OPENAI says he examines the evidence that the Chinese start-up Deepseek broke its service conditions by collecting large amounts of data from its AI technologies.
The start-up based in San Francisco, which is now estimated at $ 157 billionsaid Deepseek may have used data generated by OPENAI technologies to teach skills similar to its own systems.
This process, called distillation, is common through the field of AI. But the conditions of use of OpenAi say that the company does not allow anyone to use data generated by its systems to create technologies that compete on the same market.
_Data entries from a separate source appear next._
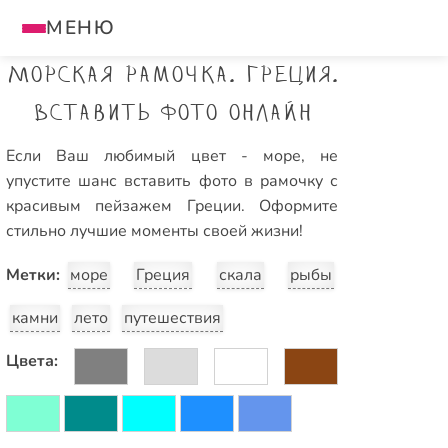
МЕНЮ
Морская рамочка. Греция.
Вставить фото онлайн
Если Ваш любимый цвет - море, не
упустите шанс вставить фото в рамочку с
красивым пейзажем Греции. Оформите
стильно лучшие моменты своей жизни!
Метки:
море
Греция
скала
рыбы
камни
лето
путешествия
Цвета:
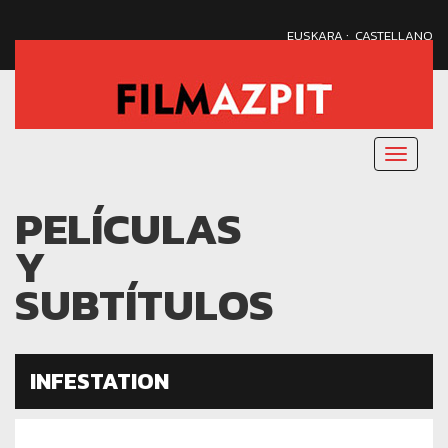
·
EUSKARA
CASTELLANO
Menu
nagusi
PELÍCULAS
Y
SUBTÍTULOS
INFESTATION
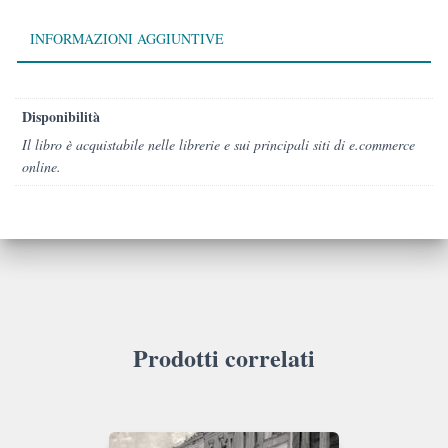
INFORMAZIONI AGGIUNTIVE
Disponibilità
Il libro è acquistabile nelle librerie e sui principali siti di e.commerce
online.
Prodotti correlati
“We know that RPC groups are actively working to use methods, including what is called distillation, to reproduce advanced USAI models,” said Openai spokesperson Liz Bourgeois , in a press release sent by email to the New York Times, referring to the People’s Republic of China.
“We know and examine the indications that Deepseek may have inappropriately distilled our models and share information as we know more,” she said. “We take aggressive and proactive countermeasures to protect our technology and will continue to work closely with the American government to protect the most capable models under construction here.”
Deepseek did not immediately respond to a request for comments.
Deepseek has frightened the technological companies of Silicon Valley and sent the American financial markets to a tail earlier this week after having published AI technologies that equaled the performance of anything else in the market.
The dominant wisdom was that the most powerful systems could not be built without billions of dollars of specialized computer flea, but Deepseek said that it had created its technologies using far fewer resources.
Like any other AI company, Deepseek has built its technologies using the IT code and data covered with the Internet. AI companies are based strongly on an open sourcing practice, freely sharing the code underlying their technologies – and the reusing code shared by others. They see this is a way to accelerate technological development.
They also need huge amounts of online data to train their AI systems. These systems learn their skills by identifying models in the text, computer programs, images, sounds and videos. The main systems acquire their skills by analyzing almost all the text on the Internet.
Distillation is often used to train new systems. If a company takes data from proprietary technology, the practice may be legally problematic. But it is often authorized by open source technologies.
Openai is now faced with more than a dozen legal proceedings accusing it of the illegal use of protected Internet data to train its systems. This includes a New York Times. Against Openai and its partner Microsoft.
The pursuit maintains that millions of articles published by Times have been used to train automated chatbots which now compete with the media as a source of reliable information. Openai and Microsoft deny affirmations.
A Times report also showed that Openai used voice recognition technology To transcribe audio from YouTube videos, producing a new conversational text that would make a system of AI smarter. Some Openai employees explained how such a decision could go against YouTube rules, according to three people with knowledge of conversations.
An OPENAI team, including the president of the company, Greg Brockman, has transcribed more than a million hours of YouTube videos, people said. The texts were then introduced into a system called GPT-4, which was largely considered to be one of the most powerful AI models in the world and was the basis of the latest version of the Chatgpt chatbot.